If we check the first row, we notice that the city is matched with the right columns:

regic_link %>% filter(cod_ori == 1100023)
#> Simple feature collection with 1 feature and 2 fields
#> Geometry type: LINESTRING
#> Dimension:     XY
#> Bounding box:  xmin: -63.0338 ymin: -10.4323 xmax: -62.4721 ymax: -9.912
#> Geodetic CRS:  SIRGAS 2000
#>   cod_ori cod_dest                       geometry
#> 1 1100023  1100114 LINESTRING (-63.0338 -9.912...

On the other hand

regic_link %>% filter(cod_ori == 1100049)
#> Simple feature collection with 0 features and 2 fields
#> Bounding box:  xmin: NA ymin: NA xmax: NA ymax: NA
#> Geodetic CRS:  SIRGAS 2000
#> [1] cod_ori  cod_dest geometry
#> <0 rows> (or 0-length row.names)

since that corresponds to one of the cod_dest.

regic_link %>% filter(cod_dest == 1100049)
#> Simple feature collection with 1 feature and 2 fields
#> Geometry type: LINESTRING
#> Dimension:     XY
#> Bounding box:  xmin: -62.0041 ymin: -11.9342 xmax: -61.4512 ymax: -11.4356
#> Geodetic CRS:  SIRGAS 2000
#>   cod_ori cod_dest                       geometry
#> 1 1100015  1100049 LINESTRING (-62.0041 -11.93...
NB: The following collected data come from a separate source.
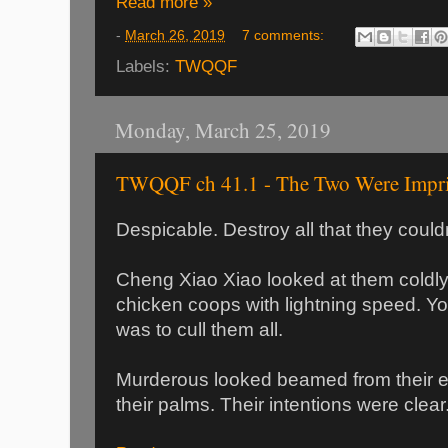
Read more »
-
March 26, 2019
7 comments:
Labels:
TWQQF
Monday, March 25, 2019
TWQQF ch 41.1 - The Two Were Impr
Despicable. Destroy all that they could
Cheng Xiao Xiao looked at them coldly
chicken coops with lightning speed. You 
was to cull them all.
Murderous looked beamed from their e
their palms. Their intentions were clear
Finally, we can convert the adj matrix to inla.graph object (but I think that’s not strictly required by INLA functions):

INLA::inla.read.graph(regic_adj)
#> $n
#> [1] 8
#> 
#> $nnbs
#> [1] 3 1 1 1 1 1 1 1
#> 
#> $nbs
#> $nbs[[1]]
#> [1] 2 3 4
#> 
#> $nbs[[2]]
#> [1] 1
#> 
#> $nbs[[3]]
#> [1] 1
#> 
#> $nbs[[4]]
#> [1] 1
#> 
#> $nbs[[5]]
#> [1] 6
#> 
#> $nbs[[6]]
#> [1] 5
#> 
#> $nbs[[7]]
#> [1] 8
#> 
#> $nbs[[8]]
#> [1] 7
#> 
#> 
#> $graph.file
#> [1] NA
#> 
#> $cc
#> $cc$id
#> [1] 1 1 1 1 2 2 3 3
#> 
#> $cc$n
#> [1] 3
#> 
#> $cc$nodes
#> $cc$nodes[[1]]
#> [1] 1 2 3 4
#> 
#> $cc$nodes[[2]]
#> [1] 5 6
#> 
#> $cc$nodes[[3]]
#> [1] 7 8
#> 
#> 
#> 
#> attr(,"class")
#> [1] "inla.graph"

Created on 2021-08-25 by the reprex package (v2.0.0)

Hope that helps. You can check the complete example removing LIMIT 5 from the query argument in st_read. There might be some simpler approaches, but I cannot think of any right now.